I managed somehow to adjust her grade so that she would still have a GPA that allowed her to go to Duke, her parents’ alma mater. However, I’ll bet that problem stayed with her ever after. I know, because like her, I have a bit of a perfectionist streak. I am dissatisfied with anything less than perfect in many parts of my life. I present colorful dinners to Ron every night arranged on antique platters, the table set just so with cloth napkins and table cloth. I am constantly rearranging my living room and the shop. And I freak if Ron leaves tools, etc on the front porch. It messes up the aesthetic.
When Abby was a little girl, I was on her case about something, and she turned to me and said, “You expect me to be perfect.”
I denied it vehemently. But then she asked, “Ok. In what part of my life can I be less than perfect?” She had me there. I had to admit she was right and that “because she was so capable and beautiful, I did expect her to be perfect in every way.” And I still do.
While I clearly do not demand perfection from myself in these weekly missives, I do not write for publication because I believe that anything I write will be second rate. I have published articles in several journals, but that doesn’t count. That kind of writing is not that interesting. What I fear is attempting the kind of fiction that might fall under the category of literature.
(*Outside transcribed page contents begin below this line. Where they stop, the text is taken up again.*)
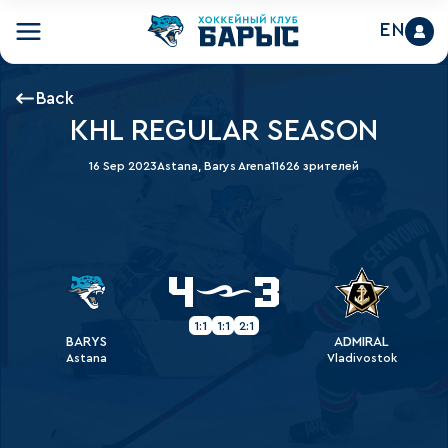
EN
Back
KHL REGULAR SEASON
16 Sep 2023
Astana, Barys Arena
11626 зрителей
4
3
1:1
1:1
2:1
BARYS
ADMIRAL
Astana
Vladivostok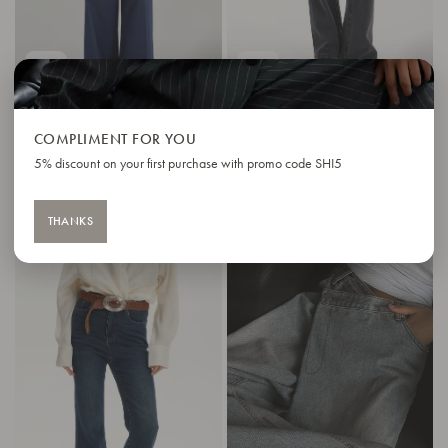
IN STOCK
IN STOCK
COMPLIMENT FOR YOU
MONACO JEANS
FLARED JEANS CLASSIC
5% discount on your first purchase with promo code SHI5
122 $
123 $
176 $
THANKS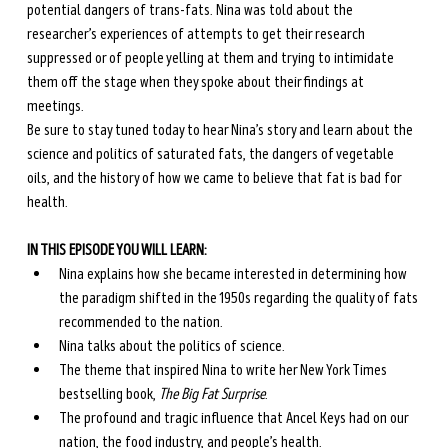
potential dangers of trans-fats. Nina was told about the 
researcher’s experiences of attempts to get their research 
suppressed or of people yelling at them and trying to intimidate 
them off the stage when they spoke about their findings at 
meetings. 
Be sure to stay tuned today to hear Nina’s story and learn about the 
science and politics of saturated fats, the dangers of vegetable 
oils, and the history of how we came to believe that fat is bad for 
health.
IN THIS EPISODE YOU WILL LEARN:
Nina explains how she became interested in determining how 
the paradigm shifted in the 1950s regarding the quality of fats 
recommended to the nation.
Nina talks about the politics of science.
The theme that inspired Nina to write her New York Times 
bestselling book, 
The Big Fat Surprise
.
The profound and tragic influence that Ancel Keys had on our 
nation, the food industry, and people’s health.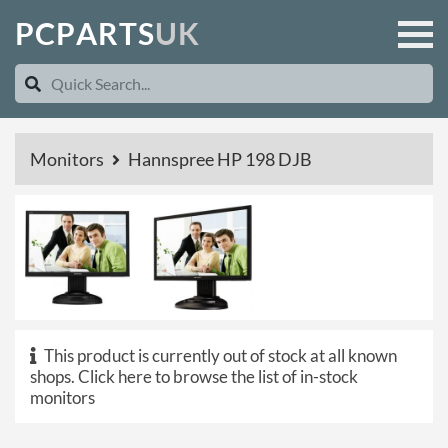
P
C
P
A
R
T
S
U
K
Monitors
Hannspree HP 198 DJB
This product is currently out of stock at all known
shops.
Click here to browse the list of in-stock
monitors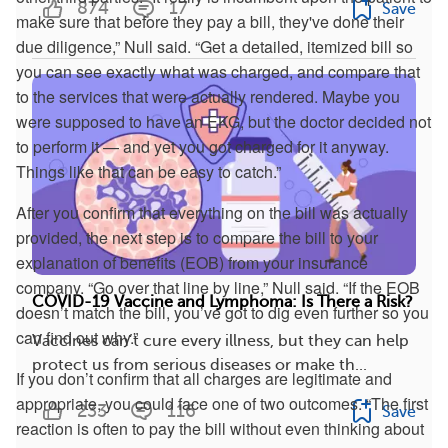
874
17
Save
make sure that before they pay a bill, they've done their
due diligence,” Null said. “Get a detailed, itemized bill so
you can see exactly what was charged, and compare that
to the services that were actually rendered. Maybe you
were supposed to have an EKG, but the doctor decided not
to perform it — and yet you got charged for it anyway.
Things like that can be easy to catch.”
After you confirm that everything on the bill was actually
provided, the next step is to compare the bill to your
explanation of benefits (EOB) from your insurance
company. “Go over that line by line,” Null said. “If the EOB
COVID-19 Vaccine and Lymphoma: Is There a Risk?
doesn’t match the bill, you’ve got to dig even further so you
can find out why.”
Vaccines can’t cure every illness, but they can help
protect us from serious diseases or make th...
If you don’t confirm that all charges are legitimate and
appropriate, you could face one of two outcomes. “The first
233
116
Save
reaction is often to pay the bill without even thinking about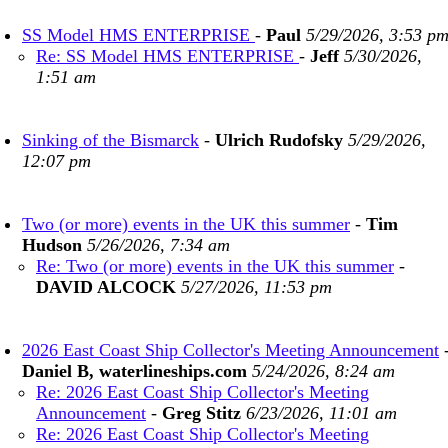
SS Model HMS ENTERPRISE
-
Paul
5/29/2026, 3:53 p
Re: SS Model HMS ENTERPRISE
-
Jeff
5/30/2026,
1:51 am
Sinking of the Bismarck
-
Ulrich Rudofsky
5/29/2026,
12:07 pm
Two (or more) events in the UK this summer
-
Tim
Hudson
5/26/2026, 7:34 am
Re: Two (or more) events in the UK this summer
-
DAVID ALCOCK
5/27/2026, 11:53 pm
2026 East Coast Ship Collector's Meeting Announcement
Daniel B, waterlineships.com
5/24/2026, 8:24 am
Re: 2026 East Coast Ship Collector's Meeting
Announcement
-
Greg Stitz
6/23/2026, 11:01 am
Re: 2026 East Coast Ship Collector's Meeting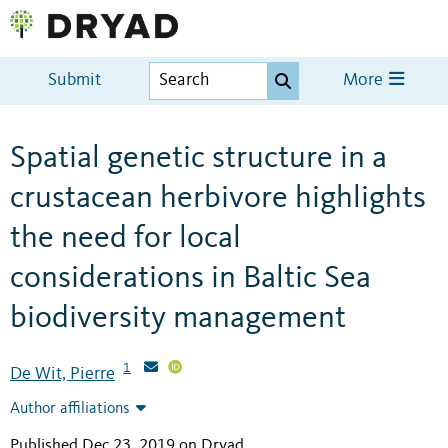
Submit
More
Spatial genetic structure in a
crustacean herbivore highlights
the need for local
considerations in Baltic Sea
biodiversity management
1
De Wit, Pierre
Author affiliations
Published Dec 23, 2019 on Dryad
.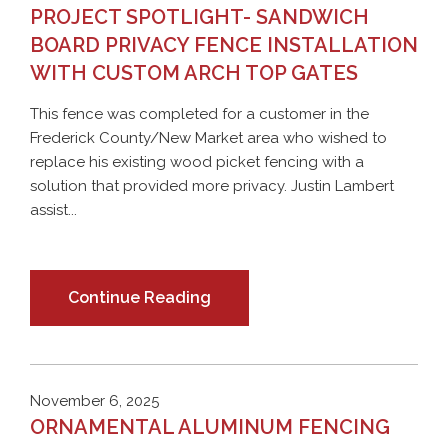
PROJECT SPOTLIGHT- SANDWICH
BOARD PRIVACY FENCE INSTALLATION
WITH CUSTOM ARCH TOP GATES
This fence was completed for a customer in the
Frederick County/New Market area who wished to
replace his existing wood picket fencing with a
solution that provided more privacy. Justin Lambert
assist...
Continue Reading
November 6, 2025
ORNAMENTAL ALUMINUM FENCING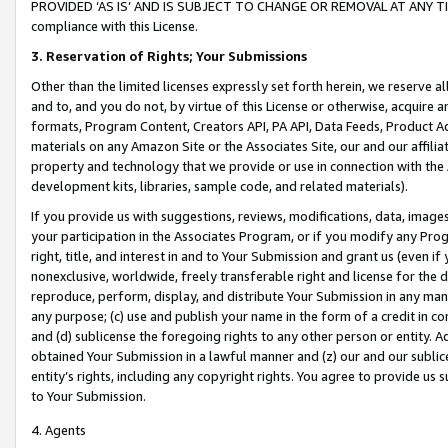
PROVIDED ‘AS IS’ AND IS SUBJECT TO CHANGE OR REMOVAL AT ANY TIME.”
compliance with this License.
3.
Reservation of Rights; Your Submissions
Other than the limited licenses expressly set forth herein, we reserve all 
and to, and you do not, by virtue of this License or otherwise, acquire an
formats, Program Content, Creators API, PA API, Data Feeds, Product 
materials on any Amazon Site or the Associates Site, our and our affili
property and technology that we provide or use in connection with the
development kits, libraries, sample code, and related materials).
If you provide us with suggestions, reviews, modifications, data, image
your participation in the Associates Program, or if you modify any Prog
right, title, and interest in and to Your Submission and grant us (even 
nonexclusive, worldwide, freely transferable right and license for the du
reproduce, perform, display, and distribute Your Submission in any man
any purpose; (c) use and publish your name in the form of a credit in c
and (d) sublicense the foregoing rights to any other person or entity. A
obtained Your Submission in a lawful manner and (z) our and our sublice
entity’s rights, including any copyright rights. You agree to provide us
to Your Submission.
4. Agents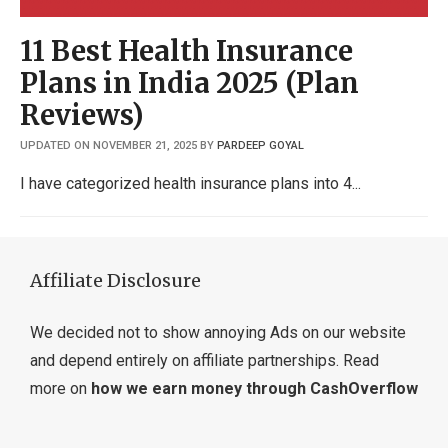
11 Best Health Insurance
Plans in India 2025 (Plan
Reviews)
UPDATED ON NOVEMBER 21, 2025
BY
PARDEEP GOYAL
I have categorized health insurance plans into 4
Affiliate Disclosure
We decided not to show annoying Ads on our website
and depend entirely on affiliate partnerships. Read
more on
how we earn money through CashOverflow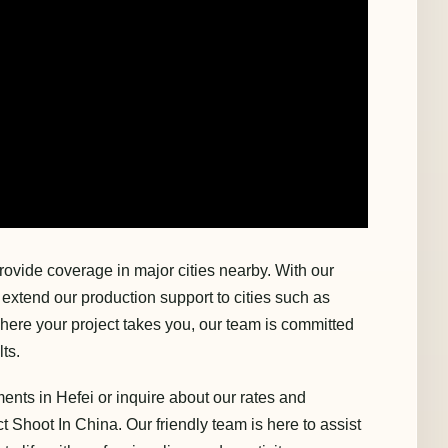
rovide coverage in major cities nearby. With our
xtend our production support to cities such as
ere your project takes you, our team is committed
ts.
ents in Hefei or inquire about our rates and
ct Shoot In China. Our friendly team is here to assist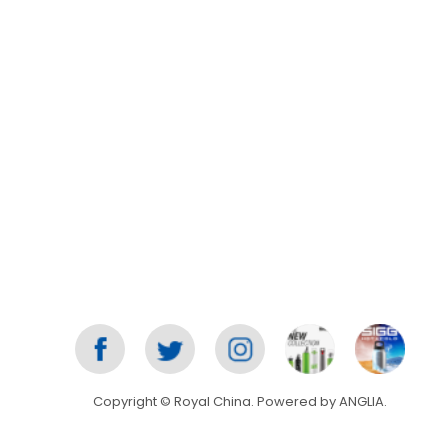
Copyright © Royal China. Powered by
ANGLIA
.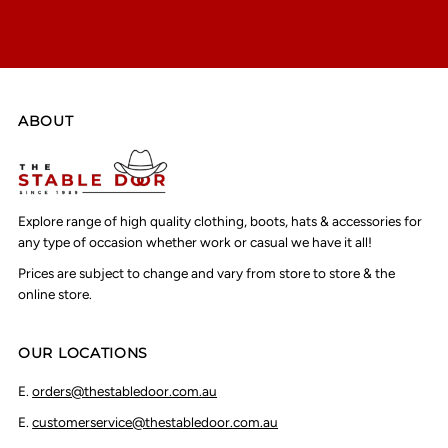
ABOUT
Explore range of high quality clothing, boots, hats & accessories for
any type of occasion whether work or casual we have it all!
Prices are subject to change and vary from store to store & the
online store.
OUR LOCATIONS
E.
orders@thestabledoor.com.au
E.
customerservice@thestabledoor.com.au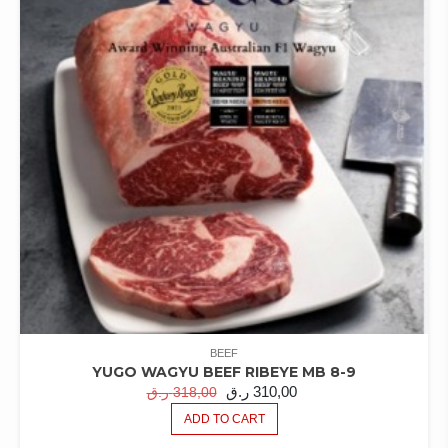
BEEF
YUGO WAGYU BEEF RIBEYE MB 8-9
ORIGINAL
CURRENT
ر.ق
310,00
ر.ق
318,00
PRICE
PRICE
ADD TO CART
WAS:
IS: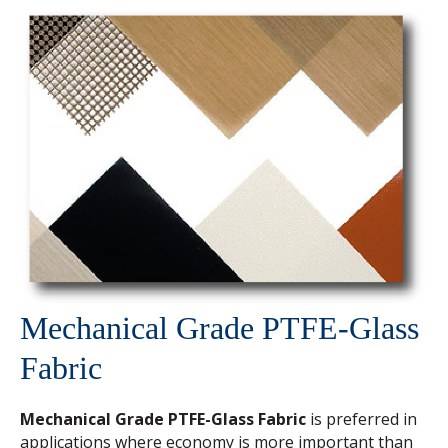
Mechanical Grade PTFE-Glass
Fabric
Mechanical Grade PTFE-Glass Fabric
is preferred in
applications where economy is more important than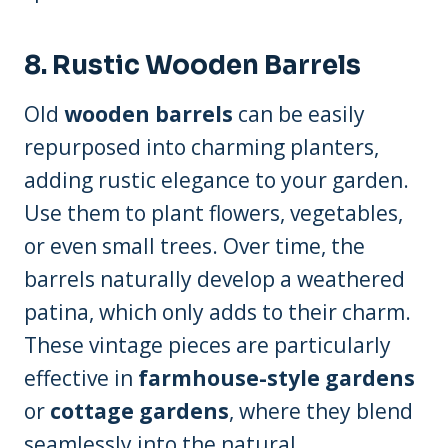
8. Rustic Wooden Barrels
Old
wooden barrels
can be easily
repurposed into charming planters,
adding rustic elegance to your garden.
Use them to plant flowers, vegetables,
or even small trees. Over time, the
barrels naturally develop a weathered
patina, which only adds to their charm.
These vintage pieces are particularly
effective in
farmhouse-style gardens
or
cottage gardens
, where they blend
seamlessly into the natural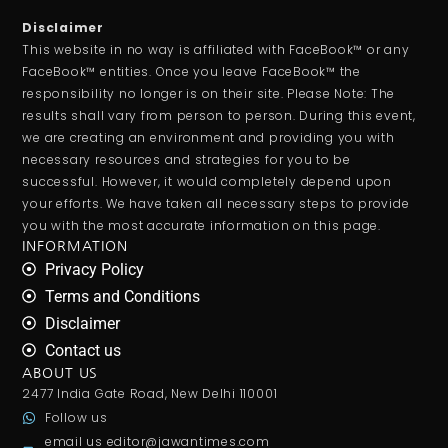
Disclaimer
This website in no way is affiliated with FaceBook™ or any
FaceBook™ entities. Once you leave FaceBook™ the
responsibility no longer is on their site. Please Note: The
results shall vary from person to person. During this event,
we are creating an environment and providing you with
necessary resources and strategies for you to be
successful. However, it would completely depend upon
your efforts. We have taken all necessary steps to provide
you with the most accurate information on this page.
INFORMATION
Privacy Policy
Terms and Conditions
Disclaimer
Contact us
ABOUT US
2477 India Gate Road, New Delhi 110001
Follow us
email us
editor@jawantimes.com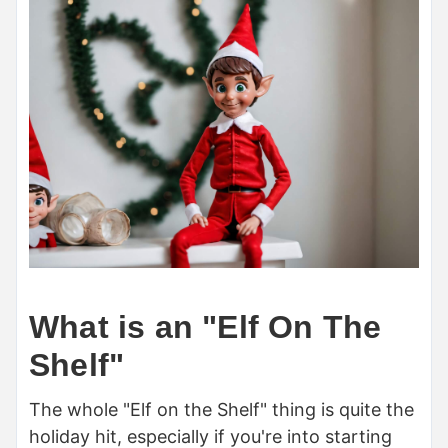
What is an "Elf On The
Shelf"
The whole "Elf on the Shelf" thing is quite the
holiday hit, especially if you're into starting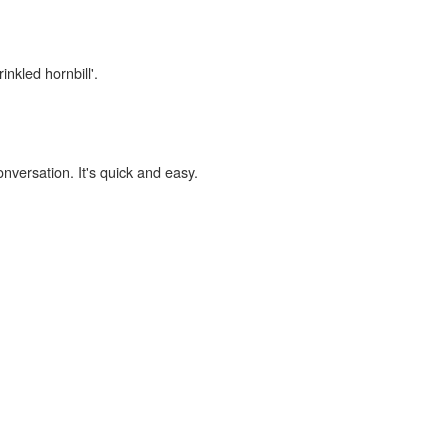
inkled hornbill'.
onversation. It's quick and easy.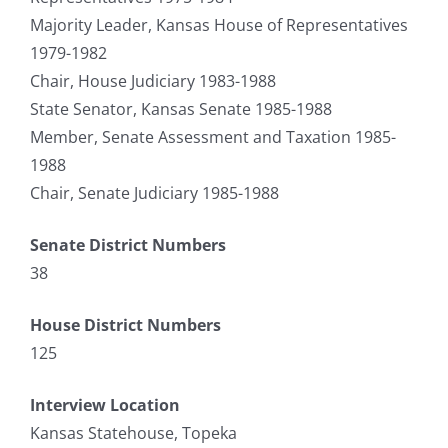
Majority Leader, Kansas House of Representatives
1979-1982
Chair, House Judiciary 1983-1988
State Senator, Kansas Senate 1985-1988
Member, Senate Assessment and Taxation 1985-
1988
Chair, Senate Judiciary 1985-1988
Senate District Numbers
38
House District Numbers
125
Interview Location
Kansas Statehouse, Topeka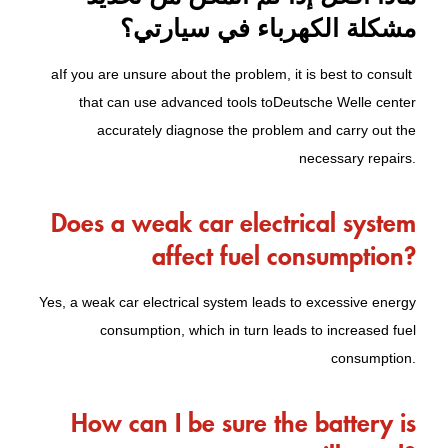
مشكلة الكهرباء في سيارتي؟
a
If you are unsure about the problem, it is best to consult
that can use advanced tools to
Deutsche Welle center
accurately diagnose the problem and carry out the
necessary repairs.
Does a weak car electrical system
affect fuel consumption?
Yes, a weak car electrical system leads to excessive energy
consumption, which in turn leads to increased fuel
consumption.
How can I be sure the battery is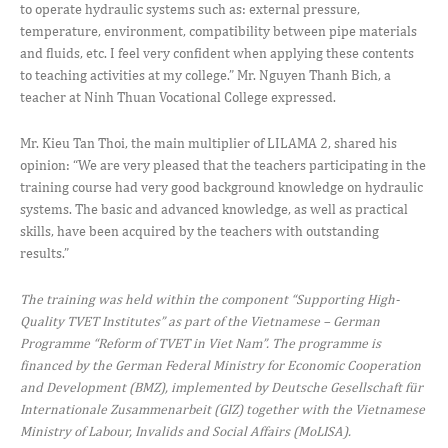
to operate hydraulic systems such as: external pressure,
temperature, environment, compatibility between pipe materials
and fluids, etc. I feel very confident when applying these contents
to teaching activities at my college.” Mr. Nguyen Thanh Bich, a
teacher at Ninh Thuan Vocational College expressed.
Mr. Kieu Tan Thoi, the main multiplier of LILAMA 2, shared his
opinion: “We are very pleased that the teachers participating in the
training course had very good background knowledge on hydraulic
systems. The basic and advanced knowledge, as well as practical
skills, have been acquired by the teachers with outstanding
results.”
The training was held within the component “Supporting High-
Quality TVET Institutes” as part of the Vietnamese – German
Programme “Reform of TVET in Viet Nam”. The programme is
financed by the German Federal Ministry for Economic Cooperation
and Development (BMZ), implemented by Deutsche Gesellschaft für
Internationale Zusammenarbeit (GIZ) together with the Vietnamese
Ministry of Labour, Invalids and Social Affairs (MoLISA).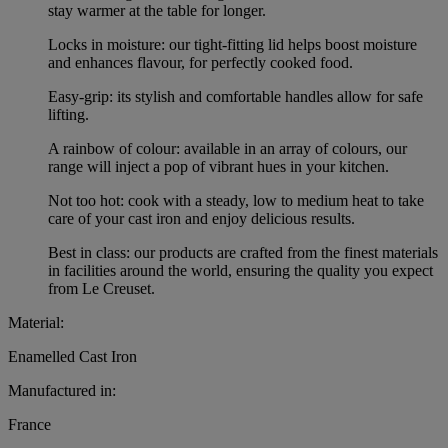
stay warmer at the table for longer.
Locks in moisture: our tight-fitting lid helps boost moisture
and enhances flavour, for perfectly cooked food.
Easy-grip: its stylish and comfortable handles allow for safe
lifting.
A rainbow of colour: available in an array of colours, our
range will inject a pop of vibrant hues in your kitchen.
Not too hot: cook with a steady, low to medium heat to take
care of your cast iron and enjoy delicious results.
Best in class: our products are crafted from the finest materials
in facilities around the world, ensuring the quality you expect
from Le Creuset.
Material:
Enamelled Cast Iron
Manufactured in:
France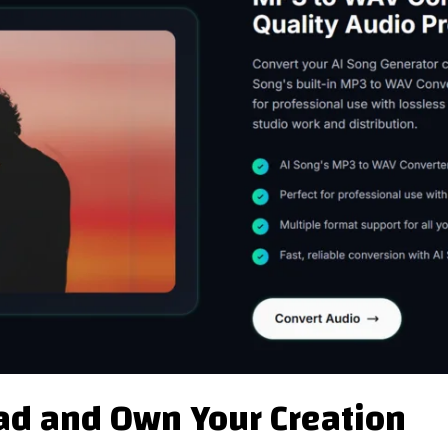
ad and Own Your Creation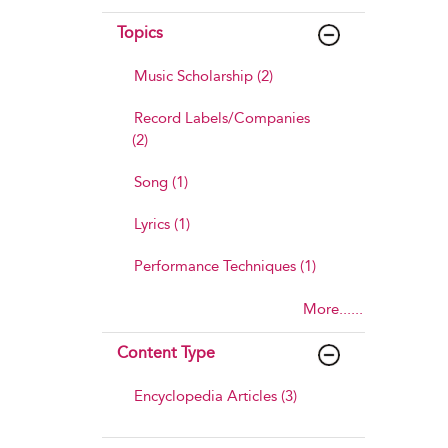
Topics
Music Scholarship (2)
Record Labels/Companies
(2)
Song (1)
Lyrics (1)
Performance Techniques (1)
More......
Content Type
Encyclopedia Articles (3)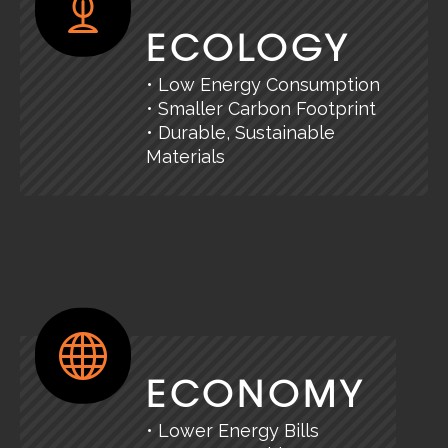
ECOLOGY
• Low Energy Consumption
• Smaller Carbon Footprint
• Durable, Sustainable
Materials
ECONOMY
• Lower Energy Bills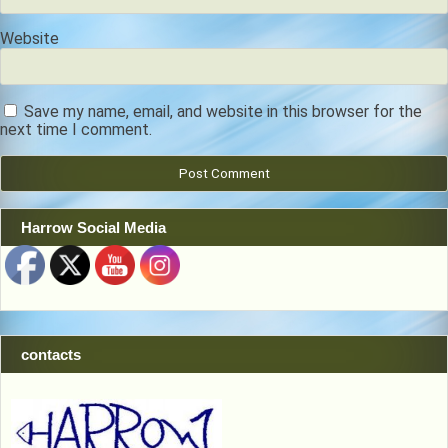
Website
Save my name, email, and website in this browser for the
next time I comment.
Harrow Social Media
contacts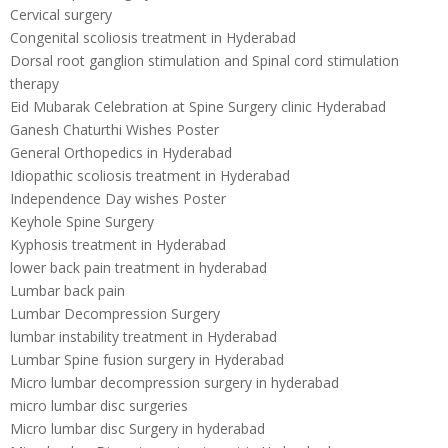
Cervical surgery
Congenital scoliosis treatment in Hyderabad
Dorsal root ganglion stimulation and Spinal cord stimulation
therapy
Eid Mubarak Celebration at Spine Surgery clinic Hyderabad
Ganesh Chaturthi Wishes Poster
General Orthopedics in Hyderabad
Idiopathic scoliosis treatment in Hyderabad
Independence Day wishes Poster
Keyhole Spine Surgery
Kyphosis treatment in Hyderabad
lower back pain treatment in hyderabad
Lumbar back pain
Lumbar Decompression Surgery
lumbar instability treatment in Hyderabad
Lumbar Spine fusion surgery in Hyderabad
Micro lumbar decompression surgery in hyderabad
micro lumbar disc surgeries
Micro lumbar disc Surgery in hyderabad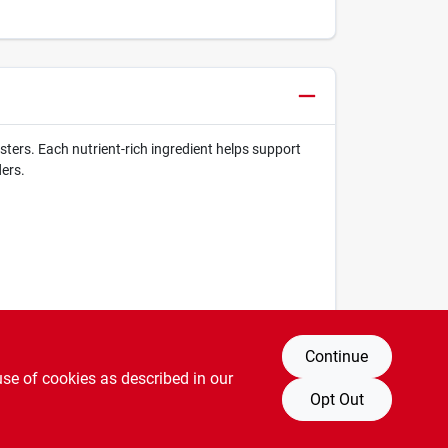
ters. Each nutrient-rich ingredient helps support
ers.
Continue
use of cookies as described in our
Opt Out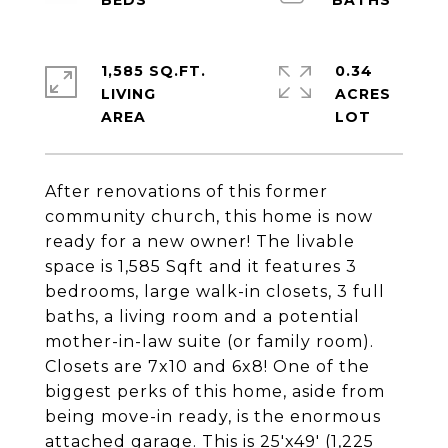
1,585 SQ.FT.
0.34
LIVING
ACRES
After renovations of this former
community church, this home is now
ready for a new owner! The livable
space is 1,585 Sqft and it features 3
bedrooms, large walk-in closets, 3 full
baths, a living room and a potential
mother-in-law suite (or family room).
Closets are 7x10 and 6x8! One of the
biggest perks of this home, aside from
being move-in ready, is the enormous
attached garage. This is 25'x49' (1,225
I read all the time, and my taste extends from “Stood the test of time” literature to trashy thrillers and mystery novels. Occasionally, I read something that is both. Recently I read The Con Man’s Daughter by Ed Dee, and loved it. It was a page-turner that kept me awake at night, but I didn’t want to skim just for plot. The writing itself was gritty and fresh. Dee retired from NYPD’s Organized Crime Unit, so the book is full of the kinds of details that create pictures in the reader’s mind and teach something about Russian thugs in Brooklyn. It feels true. But the thing that sets this book apart is the skill with which Dee writes. I wasn’t surprised to read at the end that he earned an MFA in writing.
Conversely, last night I started a book given to me by my friend Suzy. She warned me that it wasn’t great but it was a “fun read.” The contrast with Dee’s book was startling. After twenty pages I was already disgusted and could predict the ending. The main character was a drop-dead gorgeous television reporter who risks everything for a story. After about ten minutes with the hung-over, disheveled son of a famous Major whose story she wants to tell, she starts to feel horny. Must have been his gnarly breath. No surprise that they end up in bed that night. The plot is formulaic and the characters are stereotypes. There is nothing fresh or original. I threw it aside.
While I am perhaps too hard on myself, my children, and on hack writers, I think that maybe some people are too satisfied with a shoddy job. My friend David and I laugh that a friend must have had her nose job done by “Bob’s Pretty-Good Plastic Surgery.” You don’t want the contractor building your house to forget to nail down the temporary stairs, as Bill Fore found out the hard way as he crashed down three floors to the concrete basement. The trick, as I see it, is to walk that fine line between excellence and paralyzing perfectionism.